One of the strengths of this study is the use of LPA to identify distinct person-centred sub-groups based on similar patterns of lifestyle behaviours. This presents a valuable method for identifying distinct sub-groups within a population that may be at increased risk of cognitive decline and dementia and providing insightful information around the clustering of key HRBs that can inform preventative strategies. However, some limitations of data-driven approaches such as LPA need to be acknowledged. While data-driven, there is still some subjectivity involved in the defining and operationalising of classes/profiles. Furthermore, the person-centred nature may have implications for generalisability of findings to wider population groups. A further limitation of this study that all lifestyle variables were based on self-report and hence may be subject to bias from under- or over-reporting. Furthermore, the AusDiab study was not designed with the intention of measuring dementia risk factors and did not include incident dementia as an outcome. As a result, there are other modifiable lifestyle behaviours, e.g., sleep, social engagement, and cognitive engagement that are not included in the current analyses and could further assist with characterising at-risk sub-groups. Despite these limitations the current study demonstrates an insightful example of how LPA can be applied in this field.

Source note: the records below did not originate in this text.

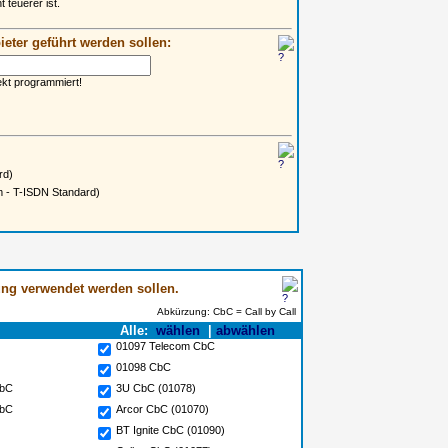
 teuerer ist.
eter geführt werden sollen:
ekt programmiert!
rd)
 - T-ISDN Standard)
nung verwendet werden sollen.
Abkürzung: CbC = Call by Call
Alle:
wählen
|
abwählen
01097 Telecom CbC
01098 CbC
CbC
3U CbC (01078)
CbC
Arcor CbC (01070)
BT Ignite CbC (01090)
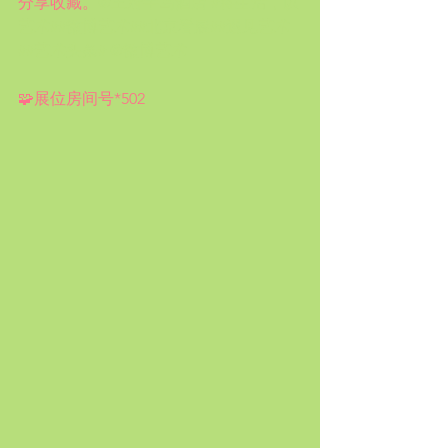
分享收藏。
@王府半岛酒店
#将生活，以
艺术#
#微博艺术#
#北京看展#
#遇见艺术
#
#艺术头条#
@微博艺术
🧩展位房间号*502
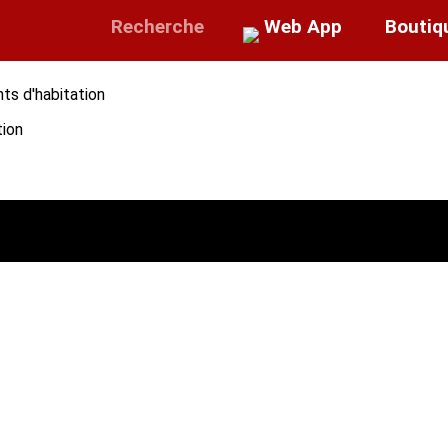
Recherche
Web App
Boutiq
nts d'habitation
tion
catégorie M1, M2, ou M3 peuvent être utilisés sans restriction 
en panneaux de bois, d'aggloméré de fibres de bois ou matériau 
ux et éléments de construction par rapport au danger d'incendie 
M3 établis sur un support ne répondant pas à la définition de 
 fixée ci-dessous pour les couvertures à revêtements classés M
catégorie M4 doivent présenter les caractéristiques suivante
 faisant l'objet d'un arrêté pris en application de l'article
(Décr
habitation.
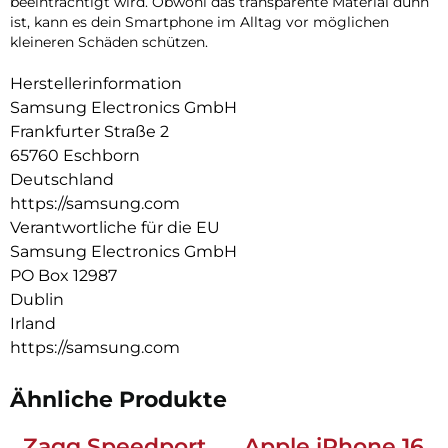
beeinträchtigt wird. Obwohl das transparente Material dünn
ist, kann es dein Smartphone im Alltag vor möglichen
kleineren Schäden schützen.
Herstellerinformation
Samsung Electronics GmbH
Frankfurter Straße 2
65760 Eschborn
Deutschland
https://samsung.com
Verantwortliche für die EU
Samsung Electronics GmbH
PO Box 12987
Dublin
Irland
https://samsung.com
Ähnliche Produkte
Zagg Speedport
Apple iPhone 16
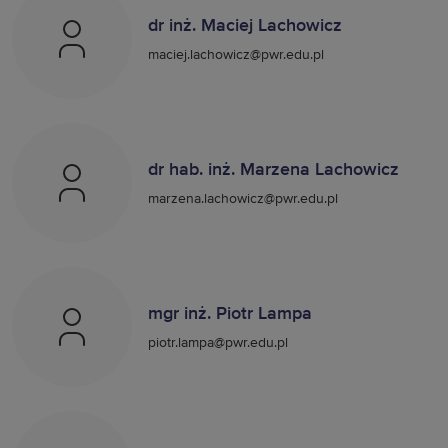
dr inż. Maciej Lachowicz
maciej.lachowicz@pwr.edu.pl
dr hab. inż. Marzena Lachowicz
marzena.lachowicz@pwr.edu.pl
mgr inż. Piotr Lampa
piotr.lampa@pwr.edu.pl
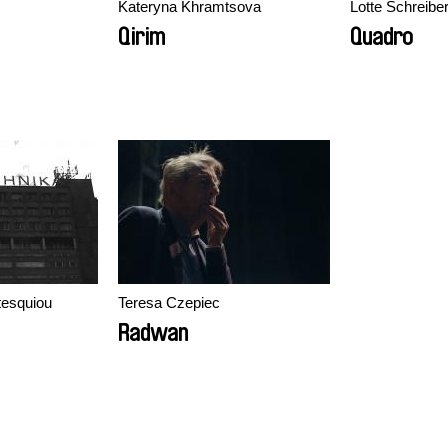
Kateryna Khramtsova
Lotte Schreibe
Qirim
Quadro
tesquiou
Teresa Czepiec
Radwan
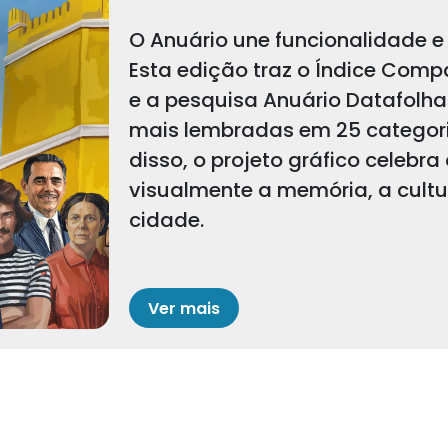
O Anuário une funcionalidade e 
Esta edição traz o Índice Comp
e a pesquisa Anuário Datafolha
mais lembradas em 25 categoria
disso, o projeto gráfico celebra
visualmente a memória, a cult
cidade.
Ver mais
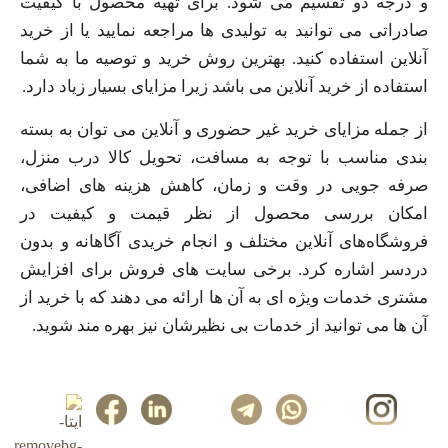
و درجه دو تقسیم می شود. برای تهیه محصول با کیفیت
صادراتی می توانید به تولیدی ها مراجعه نمایید یا از خرید
آنلاین استفاده کنید. بهترین روش خرید و توصیه ما به شما
استفاده از خرید آنلاین می باشد زیرا مزایای بسیار زیاد دارد.
از جمله مزایای خرید غیر حضوری و آنلاین می توان به بسته
بندی مناسب با توجه به مسافت، تحویل کالا درب منزل،
صرفه جویی در وقت و زمان، کاهش هزینه های اضافی،
امکان بررسی محصول از نظر قیمت و کیفیت در
فروشگاه‌های آنلاین مختلف و انجام خریدی آگاهانه و بدون
دردسر اشاره کرد. برخی سایت های فروش برای افزایش
مشتری خدمات ویژه ای به آن ها ارائه می دهند که با خرید از
آن ها می توانید از خدمات بی نظیرشان نیز بهره مند شوید.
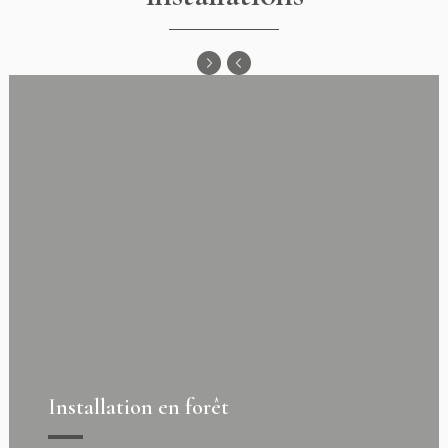
Installation en forêt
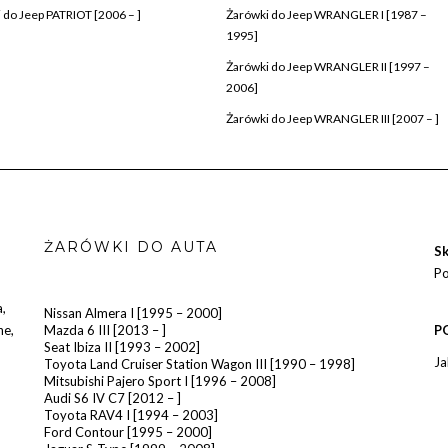
 do Jeep PATRIOT [2006 – ]
Żarówki do Jeep WRANGLER I [1987 –
1995]
Żarówki do Jeep WRANGLER II [1997 –
2006]
Żarówki do Jeep WRANGLER III [2007 – ]
ŻARÓWKI DO AUTA
Sk
Po
a
,
Nissan Almera I [1995 – 2000]
he
,
Mazda 6 III [2013 – ]
P
Seat Ibiza II [1993 – 2002]
Ja
Toyota Land Cruiser Station Wagon III [1990 – 1998]
Mitsubishi Pajero Sport I [1996 – 2008]
Audi S6 IV C7 [2012 – ]
Toyota RAV4 I [1994 – 2003]
Ford Contour [1995 – 2000]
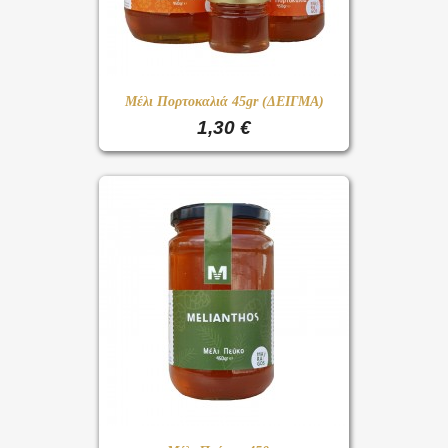
Μέλι Πορτοκαλιά 45gr (ΔΕΙΓΜΑ)
1,30 €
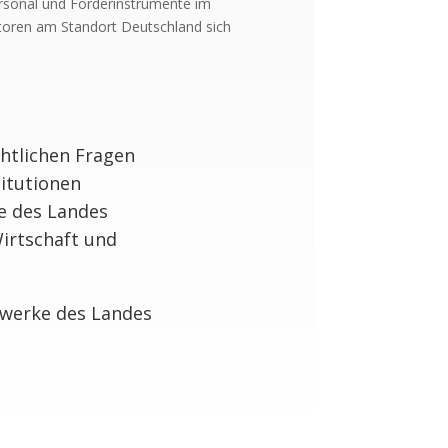
personal und Förderinstrumente im
storen am Standort Deutschland sich
chtlichen Fragen
itutionen
e des Landes
irtschaft und
zwerke des Landes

We believe that the use of advanced data-driven approaches to identify observed sub-groups based on similar lifestyle behaviours, and comparing these to key cognitive outcome measures complements previous work focused on the association between combined modifiable lifestyle factors and cognition [29]. While simple additive risk index approaches have great utility in informing individual-level intervention/risk reduction strategies, data-driven approaches such as LPA take into account possible synergistic, multiplicative or other relationships between modifiable factors, and may aid in identification of ‘at-risk’ populations to which to target public health risk reduction strategies for the prevention of cognitive decline and dementia. They may also be able to inform development and refinement of lifestyle-based non-pharmacological multidomain intervention strategies by providing specific insights around the behavioural clustering of population sub-groups, and particular behaviours that have largest scope for improvement.

Conclusion

This study has demonstrated the ability of the data-driven approach LPA, to identify distinct subgroups of individuals based on key lifestyle behaviours and has identified that the “Moderate activity, non-smokers” group had better cognitive functioning compared to two other subgroups. As data-driven approaches such as LPA consider the complex interrelationships between lifestyle factors, their use in future research to elucidate subgroups at risk of cognitive decline/dementia and inform prioritisation of multidomain intervention strategies, is warranted.